Use @st.cache_data for serializable data objects (like Pandas DataFrames) and @st.cache_resource for connections (like Spark Sessions or Database connections).

@st.cache_data(ttl=3600)  # Cache data for 1 hour
def get_large_dataset():
# This expensive operation runs only once per hour
# independent of how many users view the app
return pd.read_parquet("s3://my-data-lake/heavy-table/")

df = get_large_dataset()
st.dataframe(df)

Session State

For multi-step workflows (e.g., a wizard for submitting a Spark job), use st.session_state to persist variables across re-runs.

if 'job_id' not in st.session_state:
st.session_state.job_id = None

if st.button("Submit"):
st.session_state.job_id = submit_spark_job()

if st.session_state.job_id:
st.write(f"Tracking job: {st.session_state.job_id}")

Production Deployment in Ilum

Transitioning from a local script to a production service involves containerizing the application and configuring the Kubernetes deployment manifest.

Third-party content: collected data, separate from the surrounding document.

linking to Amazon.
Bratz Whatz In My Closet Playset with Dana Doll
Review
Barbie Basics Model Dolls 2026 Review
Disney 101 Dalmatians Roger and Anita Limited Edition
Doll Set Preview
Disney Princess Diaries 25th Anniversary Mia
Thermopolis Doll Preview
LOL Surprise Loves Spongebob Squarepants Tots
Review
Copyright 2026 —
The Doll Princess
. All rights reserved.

1. Docker Containerization

Create a optimized Dockerfile that includes your application code and dependencies.

# Use a slim python image to reduce attack surface and image size
FROM python:3.11-slim

# Set working directory
WORKDIR /app

# Install system dependencies if needed (e.g., for pyodbc or specialized libraries)
# RUN apt-get update && apt-get install -y gcc

# Copy requirements first to leverage Docker layer caching
COPY requirements.txt .
RUN pip install --no-cache-dir -r requirements.txt

# Copy application code
COPY streamlit_app.py .
COPY .streamlit/ .streamlit/

# Expose the default Streamlit port
EXPOSE 8501

# Healthcheck to ensure the container is responsive
HEALTHCHECK CMD curl --fail http://localhost:8501/_stcore/health

# Run the application
ENTRYPOINT ["streamlit", "run", "streamlit_app.py", "--server.port=8501", "--server.address=0.0.0.0"]

2. Helm Configuration

To deploy your container within the Ilum stack, update your Helm values. This configuration allows you to define resource quotas, ensuring your dashboard doesn't consume excessive cluster resources.

streamlit:
enabled: true

image:
repository: my-registry/ilum-dashboard
tag: v1.0.0
pullPolicy: Always

# Define resource limits to guarantee stability
resources:
requests:
cpu: 500m
memory: 512Mi
limits:
cpu: 2000m
memory: 2Gi

# Environment variables for application configuration
env:
- name: SPARK_MASTER_URL
value: "k8s://https://kubernetes.default.svc"
- name: ILUM_API_URL
value: "http://ilum-api-service:8080"

3. Troubleshooting & Observability

If your Streamlit application fails to connect to Spark or Ilum services, check the following:

  • Network Policies: Ensure your Kubernetes NetworkPolicies allow traffic from the Streamlit namespace to the Spark namespace.
  • Service DNS: Use the fully qualified domain name (FQDN) for internal services, e.g., spark-connect-service.ilum.svc.cluster.local.
  • Logs: Retrieve application logs using kubectl logs -l app=streamlit -n ilum to debug Python exceptions or connection timeouts.

Once deployed, Ilum manages the lifecycle of the Streamlit pod, ensuring your interactive data applications are always accessible to your team.